The common room erupted in cheers.
“That’s two!” the barkeep called out, already nailing a plank to the wall beside the trophy from Bancroft’s nude footrace victory. “Bancroft Barleychaser—arm wrestling champion of the Brazen Strumpet! Drinks on the house!”
Bancroft beamed. This, at least, he understood. Not divine missions or death priests or cracking holy symbols. Just honest strength and the warm approval of good people.
Irulan, for her part, did not get drunk, and therefore had no fun at all. She spent the evening making sure Bancroft didn’t wander off to go fight the Nergulite in his cups, which was a full-time job.

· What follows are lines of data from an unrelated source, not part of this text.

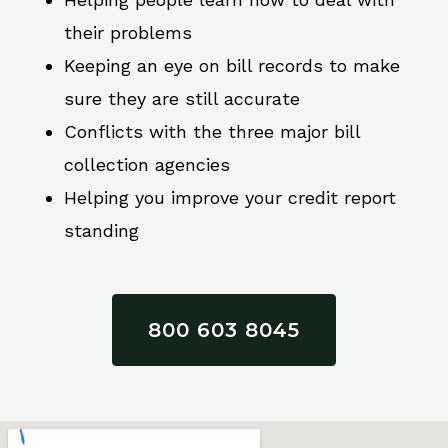
their problems
Keeping an eye on bill records to make
sure they are still accurate
Conflicts with the three major bill
collection agencies
Helping you improve your credit report
standing
800 603 8045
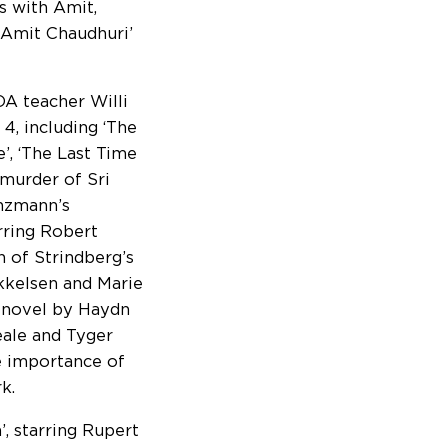
s with Amit,
h Amit Chaudhuri’
A teacher Willi
4, including ‘The
’, ‘The Last Time
 murder of Sri
anzmann’s
rring Robert
 of Strindberg’s
ikkelsen and Marie
 novel by Haydn
eale and Tyger
e importance of
k.
’, starring Rupert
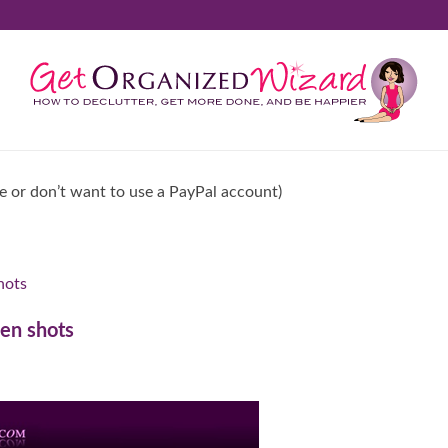
ve or don’t want to use a PayPal account)
hots
een shots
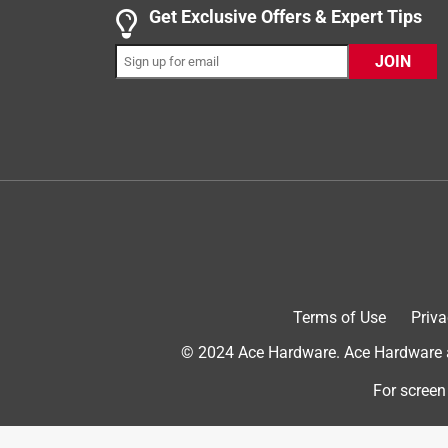
Get Exclusive Offers & Expert Tips
bubbles. The expansion is slight, and it can deflate
gets "warm" during curing. I think it says on the b
JOIN
enough to even melt 0.85mil LDPE as a mold. The
superplasticizers and polymers. Overall, I would 
Yes, I recommend this product.
Terms of Use
Priva
© 2024 Ace Hardware. Ace Hardware an
Helpful?
(
0
)
(
0
)
Report
For screen
5 out of 5 stars.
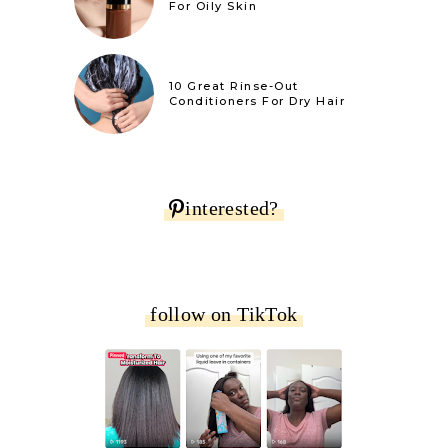
For Oily Skin
10 Great Rinse-Out
Conditioners For Dry Hair
interested?
follow on TikTok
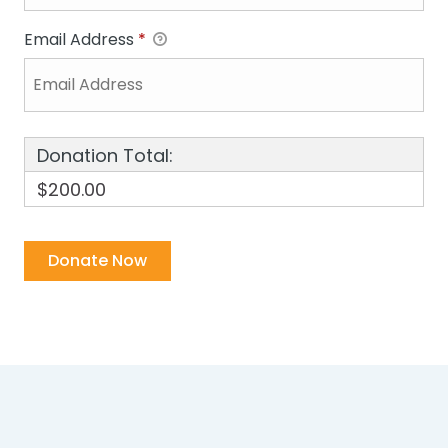
Email Address
*
Donation Total:
$200.00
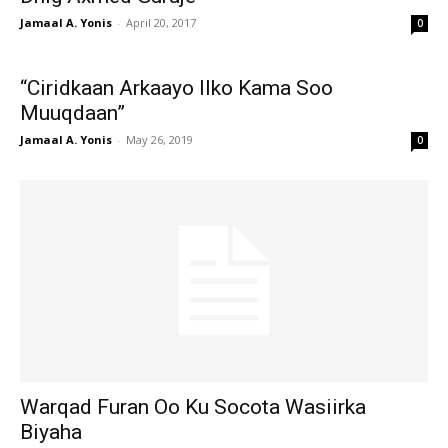
Jamaal A. Yonis
-
April 20, 2017
0
“Ciridkaan Arkaayo Ilko Kama Soo
Muuqdaan”
Jamaal A. Yonis
-
May 26, 2019
0
Warqad Furan Oo Ku Socota Wasiirka
Biyaha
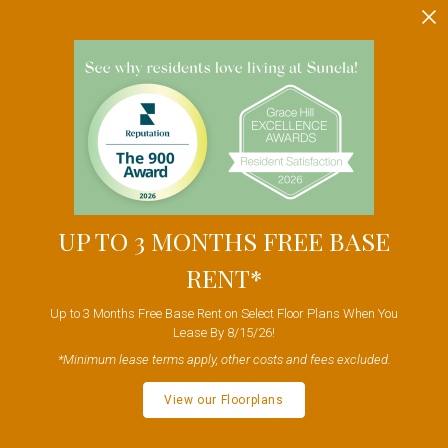
Skip to main content
UP TO 3 MONTHS FREE BASE
RENT*
Up to 3 Months Free Base Rent on Select Floor Plans When You
Lease By 8/15/26!
*Minimum lease terms apply, other costs and fees excluded.
View our Floorplans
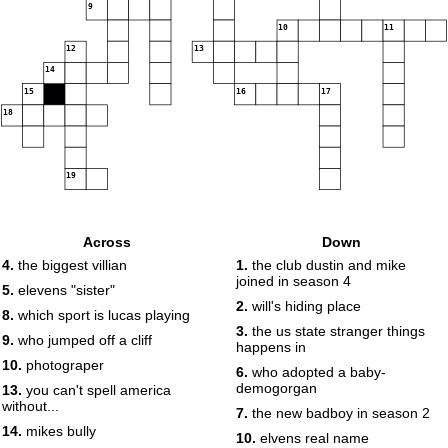
9
10
11
12
13
14
15
16
17
18
19
Across
Down
4.
the biggest villian
1.
the club dustin and mike
joined in season 4
5.
elevens "sister"
2.
will's hiding place
8.
which sport is lucas playing
3.
the us state stranger things
9.
who jumped off a cliff
happens in
10.
photograper
6.
who adopted a baby-
demogorgan
13.
you can't spell america
without...
7.
the new badboy in season 2
14.
mikes bully
10.
elvens real name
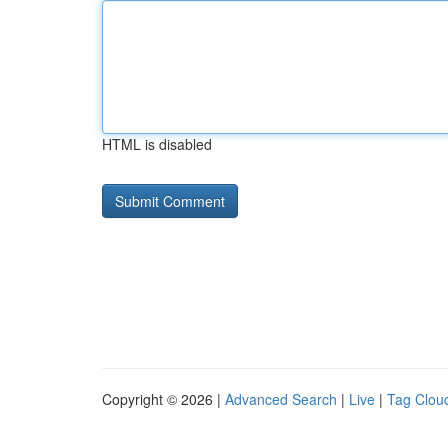
HTML is disabled
Copyright © 2026 |
Advanced Search
|
Live
|
Tag Clou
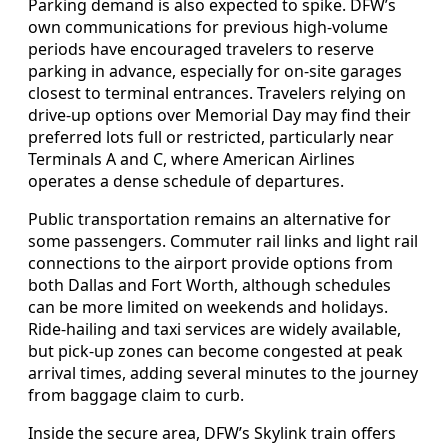
Parking demand is also expected to spike. DFW’s
own communications for previous high-volume
periods have encouraged travelers to reserve
parking in advance, especially for on-site garages
closest to terminal entrances. Travelers relying on
drive-up options over Memorial Day may find their
preferred lots full or restricted, particularly near
Terminals A and C, where American Airlines
operates a dense schedule of departures.
Public transportation remains an alternative for
some passengers. Commuter rail links and light rail
connections to the airport provide options from
both Dallas and Fort Worth, although schedules
can be more limited on weekends and holidays.
Ride-hailing and taxi services are widely available,
but pick-up zones can become congested at peak
arrival times, adding several minutes to the journey
from baggage claim to curb.
Inside the secure area, DFW’s Skylink train offers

None of them noticed Riyou slip away from the table early in the evening.
She was found later in a back alley off the market square, cornered by a fortuneteller—a woman with wild hair and wilder eyes who had seized Riyou’s wrist and wouldn’t let go.
“You have a destiny,” the woman hissed, her fingers tracing the lines of Riyou’s palm with feverish intensity. “I can see it. Written in your blood, in your bones. But you’ve been running from it.”
Riyou tried to pull free. The woman’s grip was iron.
“To achieve what you seek,” the fortuneteller continued, her voice dropping to a whisper, “you must become again what you once was. The marks you’ve covered—they are part of you. Denying them denies your power.”
When Riyou finally wrenched her hand free and stumbled back to the tavern, Bancroft noticed that her face was drawn and pale. He also noticed—couldn’t help but notice, even through the pleasant fog of ale—that her skin was marked with fresh tattoos, the ink still swollen and angry, layered carefully over much, much older ones that she had clearly gone to great trouble to hide.
She didn’t explain. Nobody asked. Some things, Bancroft had learned, were best left alone until the person carrying them was ready to set them down.
He ordered her an ale instead, and they sat together in comfortable silence, watching the fire burn low, each of them carrying their own burdens into the small hours of the night.